All that is wanted is the lines from the first line of the listing below through the line containing "Široká nabídka tiskovin", written out exactly with pictures left out.

· · ·

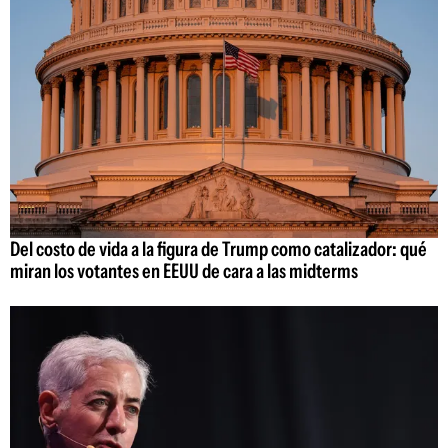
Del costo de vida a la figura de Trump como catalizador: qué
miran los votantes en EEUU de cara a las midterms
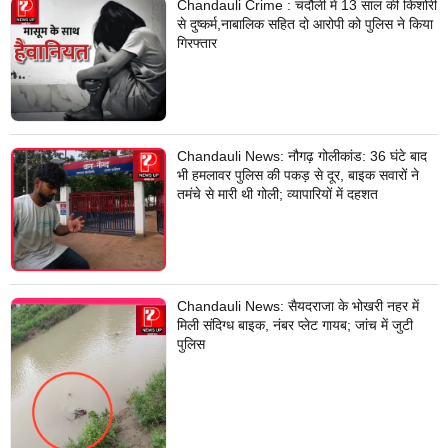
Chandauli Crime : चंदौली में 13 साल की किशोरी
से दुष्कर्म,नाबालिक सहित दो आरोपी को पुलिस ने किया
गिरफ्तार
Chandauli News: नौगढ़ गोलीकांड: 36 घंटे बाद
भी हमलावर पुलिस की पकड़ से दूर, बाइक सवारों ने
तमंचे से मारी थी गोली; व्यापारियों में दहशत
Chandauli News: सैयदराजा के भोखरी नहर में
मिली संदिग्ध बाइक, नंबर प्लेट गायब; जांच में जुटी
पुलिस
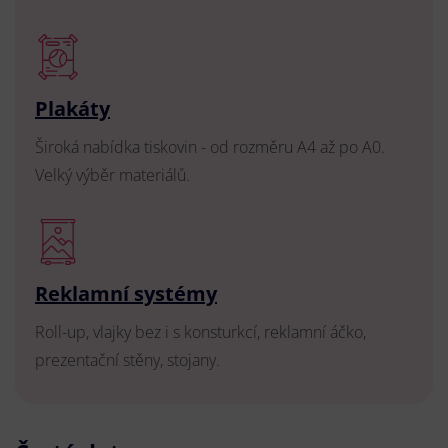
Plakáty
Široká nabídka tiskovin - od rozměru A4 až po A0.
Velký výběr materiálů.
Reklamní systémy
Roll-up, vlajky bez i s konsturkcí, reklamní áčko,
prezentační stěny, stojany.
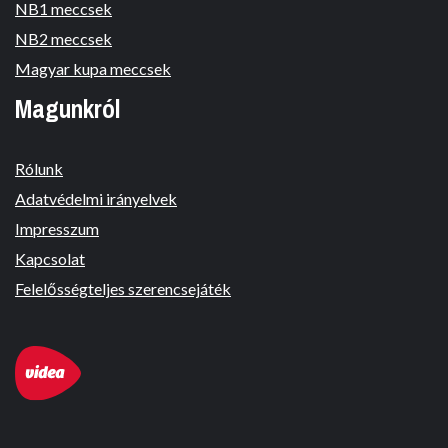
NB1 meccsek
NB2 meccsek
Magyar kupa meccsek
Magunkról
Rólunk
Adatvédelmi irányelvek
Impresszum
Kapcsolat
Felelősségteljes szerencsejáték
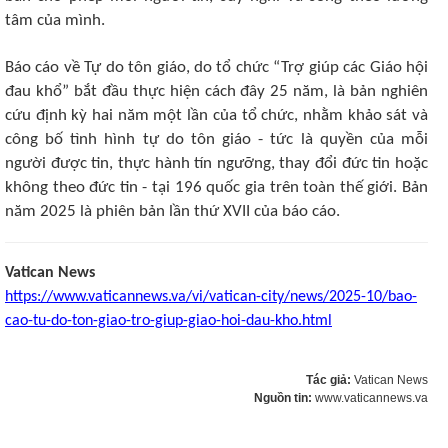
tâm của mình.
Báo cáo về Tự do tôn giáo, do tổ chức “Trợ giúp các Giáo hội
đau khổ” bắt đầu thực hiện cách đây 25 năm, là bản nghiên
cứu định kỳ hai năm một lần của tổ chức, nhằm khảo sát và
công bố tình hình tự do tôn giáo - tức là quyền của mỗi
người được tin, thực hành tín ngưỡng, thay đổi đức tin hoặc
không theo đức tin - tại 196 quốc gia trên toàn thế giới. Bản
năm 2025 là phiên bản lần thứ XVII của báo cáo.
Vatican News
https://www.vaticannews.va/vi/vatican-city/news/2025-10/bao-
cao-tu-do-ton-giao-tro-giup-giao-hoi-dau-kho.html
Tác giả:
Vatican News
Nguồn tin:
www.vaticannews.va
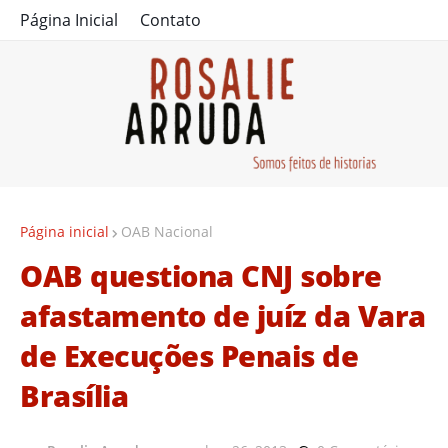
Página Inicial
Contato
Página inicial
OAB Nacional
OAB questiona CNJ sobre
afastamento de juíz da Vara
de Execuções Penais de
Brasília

· · ·

Solution to this exercise:
Del costo de vida a la figura de Trump como catalizador: qué
miran los votantes en EEUU de cara a las midterms
Chandauli Crime : चंदौली में 13 साल की किशोरी
से दुष्कर्म,नाबालिक सहित दो आरोपी को पुलिस ने किया
गिरफ्तार
Chandauli News: नौगढ़ गोलीकांड: 36 घंटे बाद
भी हमलावर पुलिस की पकड़ से दूर, बाइक सवारों ने
तमंचे से मारी थी गोली; व्यापारियों में दहशत
Chandauli News: सैयदराजा के भोखरी नहर में
मिली संदिग्ध बाइक, नंबर प्लेट गायब; जांच में जुटी
पुलिस
Plakáty
Široká nabídka tiskovin - od rozměru A4 až po A0.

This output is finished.